This section describes how to configure global and interface-based
SIP flood attack defense.
Procedure
- Configure global SIP flood attack defense.
- In the user view, access the system view.
system-view
- Configure global SIP flood attack defense.
anti-ddos sip-flood source-detect [ alert-rate alert-rate ]
If the rate of SIP
packets reaches alert-rate, the global SIP flood attack defense
is triggered. alert-rate is an integer ranging from 1 to 80000000,
in pps. The default value is 2000.
The defense threshold
can be automatically learned or manually configured. For details about
the threshold learning configuration, see Configuring Threshold Learning.
- Configure interface-based SIP flood attack defense.
- In the user view, access the system view.
system-view
- Access the interface view.
interface interface-type interface-number
- Configure interface-based SIP flood attack defense.

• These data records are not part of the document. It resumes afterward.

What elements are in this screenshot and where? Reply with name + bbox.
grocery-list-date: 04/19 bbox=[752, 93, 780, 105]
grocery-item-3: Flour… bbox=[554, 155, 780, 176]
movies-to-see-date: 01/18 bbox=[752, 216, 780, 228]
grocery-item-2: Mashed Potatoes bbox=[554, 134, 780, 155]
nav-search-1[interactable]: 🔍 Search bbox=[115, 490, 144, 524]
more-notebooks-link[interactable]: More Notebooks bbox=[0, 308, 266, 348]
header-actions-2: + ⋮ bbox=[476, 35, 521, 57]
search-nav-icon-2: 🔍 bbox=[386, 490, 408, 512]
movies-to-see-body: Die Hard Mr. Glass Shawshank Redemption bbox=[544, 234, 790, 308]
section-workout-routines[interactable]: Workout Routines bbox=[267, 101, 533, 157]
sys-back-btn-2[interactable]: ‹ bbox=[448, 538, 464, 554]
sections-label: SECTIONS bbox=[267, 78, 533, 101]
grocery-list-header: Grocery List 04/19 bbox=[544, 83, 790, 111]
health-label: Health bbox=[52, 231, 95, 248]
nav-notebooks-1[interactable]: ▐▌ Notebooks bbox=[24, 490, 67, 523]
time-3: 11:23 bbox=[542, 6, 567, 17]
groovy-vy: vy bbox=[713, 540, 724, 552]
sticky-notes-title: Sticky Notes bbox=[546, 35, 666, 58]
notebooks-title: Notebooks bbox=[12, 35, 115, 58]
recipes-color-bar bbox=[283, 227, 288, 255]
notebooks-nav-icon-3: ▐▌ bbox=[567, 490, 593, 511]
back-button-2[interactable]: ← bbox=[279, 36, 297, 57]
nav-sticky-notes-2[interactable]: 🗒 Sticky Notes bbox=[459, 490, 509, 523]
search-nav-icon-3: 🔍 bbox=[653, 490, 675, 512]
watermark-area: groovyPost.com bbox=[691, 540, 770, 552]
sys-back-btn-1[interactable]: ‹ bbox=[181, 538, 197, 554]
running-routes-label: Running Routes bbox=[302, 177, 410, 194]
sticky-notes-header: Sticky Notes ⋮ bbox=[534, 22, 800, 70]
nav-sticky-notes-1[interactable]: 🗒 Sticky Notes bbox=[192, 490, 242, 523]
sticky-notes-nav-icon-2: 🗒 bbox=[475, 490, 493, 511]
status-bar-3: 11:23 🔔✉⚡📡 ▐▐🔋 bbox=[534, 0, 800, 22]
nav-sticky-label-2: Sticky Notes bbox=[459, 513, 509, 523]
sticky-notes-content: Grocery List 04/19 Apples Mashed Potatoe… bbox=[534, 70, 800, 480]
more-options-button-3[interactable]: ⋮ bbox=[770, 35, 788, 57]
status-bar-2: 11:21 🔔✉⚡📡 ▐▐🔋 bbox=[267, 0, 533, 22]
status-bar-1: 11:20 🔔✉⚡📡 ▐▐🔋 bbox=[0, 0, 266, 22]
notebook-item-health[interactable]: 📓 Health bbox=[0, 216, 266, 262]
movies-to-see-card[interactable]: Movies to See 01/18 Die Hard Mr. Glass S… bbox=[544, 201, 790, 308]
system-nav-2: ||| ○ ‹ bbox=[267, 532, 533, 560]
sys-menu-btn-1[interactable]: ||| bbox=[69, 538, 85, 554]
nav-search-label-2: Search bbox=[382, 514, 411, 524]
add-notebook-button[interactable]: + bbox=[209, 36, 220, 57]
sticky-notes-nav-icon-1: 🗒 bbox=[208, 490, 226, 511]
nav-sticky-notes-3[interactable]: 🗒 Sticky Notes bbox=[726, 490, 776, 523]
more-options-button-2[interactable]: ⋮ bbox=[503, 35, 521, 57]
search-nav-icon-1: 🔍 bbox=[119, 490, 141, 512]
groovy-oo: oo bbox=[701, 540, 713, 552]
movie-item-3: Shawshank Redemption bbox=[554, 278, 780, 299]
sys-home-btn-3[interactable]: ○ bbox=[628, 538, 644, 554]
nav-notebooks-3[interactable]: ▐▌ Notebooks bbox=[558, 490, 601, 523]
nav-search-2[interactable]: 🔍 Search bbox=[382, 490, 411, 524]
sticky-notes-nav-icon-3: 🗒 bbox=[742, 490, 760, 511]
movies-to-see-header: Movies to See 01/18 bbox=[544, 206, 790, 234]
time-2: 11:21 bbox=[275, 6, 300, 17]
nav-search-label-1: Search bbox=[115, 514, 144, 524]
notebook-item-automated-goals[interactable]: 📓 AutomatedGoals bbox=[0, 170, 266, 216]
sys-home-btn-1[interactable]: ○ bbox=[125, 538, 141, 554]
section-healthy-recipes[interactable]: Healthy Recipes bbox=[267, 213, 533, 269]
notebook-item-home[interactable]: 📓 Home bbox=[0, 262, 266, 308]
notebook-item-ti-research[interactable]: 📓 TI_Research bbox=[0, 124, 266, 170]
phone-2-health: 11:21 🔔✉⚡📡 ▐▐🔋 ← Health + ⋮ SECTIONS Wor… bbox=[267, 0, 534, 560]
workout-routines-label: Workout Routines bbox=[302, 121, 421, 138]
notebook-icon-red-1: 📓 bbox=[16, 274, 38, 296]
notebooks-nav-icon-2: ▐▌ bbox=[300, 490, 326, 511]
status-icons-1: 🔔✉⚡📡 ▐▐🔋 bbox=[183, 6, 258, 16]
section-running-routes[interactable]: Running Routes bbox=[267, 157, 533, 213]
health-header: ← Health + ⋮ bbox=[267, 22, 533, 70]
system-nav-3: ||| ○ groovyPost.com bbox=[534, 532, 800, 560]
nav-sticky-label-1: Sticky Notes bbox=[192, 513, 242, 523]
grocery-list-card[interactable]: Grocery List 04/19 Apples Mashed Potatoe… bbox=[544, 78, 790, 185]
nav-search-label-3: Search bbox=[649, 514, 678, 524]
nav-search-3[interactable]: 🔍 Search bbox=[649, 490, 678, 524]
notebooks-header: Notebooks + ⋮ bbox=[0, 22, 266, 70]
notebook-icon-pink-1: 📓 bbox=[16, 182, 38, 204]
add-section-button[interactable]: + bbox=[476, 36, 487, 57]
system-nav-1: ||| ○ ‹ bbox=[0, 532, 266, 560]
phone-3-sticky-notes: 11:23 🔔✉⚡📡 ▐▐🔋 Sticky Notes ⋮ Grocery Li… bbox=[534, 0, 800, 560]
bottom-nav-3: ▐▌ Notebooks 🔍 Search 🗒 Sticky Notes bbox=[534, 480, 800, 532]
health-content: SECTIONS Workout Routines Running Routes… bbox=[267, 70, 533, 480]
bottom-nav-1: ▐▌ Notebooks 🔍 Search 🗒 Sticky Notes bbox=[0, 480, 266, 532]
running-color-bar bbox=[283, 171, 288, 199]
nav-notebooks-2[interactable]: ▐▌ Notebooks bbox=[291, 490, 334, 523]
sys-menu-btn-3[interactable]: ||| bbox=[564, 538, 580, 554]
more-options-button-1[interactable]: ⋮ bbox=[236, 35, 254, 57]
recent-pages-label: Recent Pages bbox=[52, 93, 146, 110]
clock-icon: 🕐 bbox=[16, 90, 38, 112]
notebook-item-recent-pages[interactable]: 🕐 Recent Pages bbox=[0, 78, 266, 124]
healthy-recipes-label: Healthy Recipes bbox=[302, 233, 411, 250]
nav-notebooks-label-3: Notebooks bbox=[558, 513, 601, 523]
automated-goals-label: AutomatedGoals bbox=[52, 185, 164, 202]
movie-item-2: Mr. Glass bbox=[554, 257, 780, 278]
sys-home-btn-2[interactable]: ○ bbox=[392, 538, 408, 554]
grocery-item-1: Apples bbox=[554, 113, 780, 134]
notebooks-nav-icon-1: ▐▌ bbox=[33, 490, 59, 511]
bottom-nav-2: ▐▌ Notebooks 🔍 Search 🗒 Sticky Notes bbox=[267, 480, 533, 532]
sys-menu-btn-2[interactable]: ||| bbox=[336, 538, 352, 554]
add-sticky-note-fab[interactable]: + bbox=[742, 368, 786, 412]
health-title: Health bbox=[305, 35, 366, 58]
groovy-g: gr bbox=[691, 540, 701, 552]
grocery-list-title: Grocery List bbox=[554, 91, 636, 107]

anti-ddos sip-flood source-detect [ alert-rate alert-rate ]
If the rate of SIP
packets reaches alert-rate, the interface-based SIP flood attack
defense is triggered. alert-rate is an integer ranging from
1 to 80000000, in pps. The default value is 500000.
The automatically learned attack defense
threshold applies only to global DDoS attack defense and not to interface-based
DDoS attack defense. Therefore, the threshold for interface-based
SIP flood attack defense must be manually configured using the anti-ddos sip-flood source-detect command.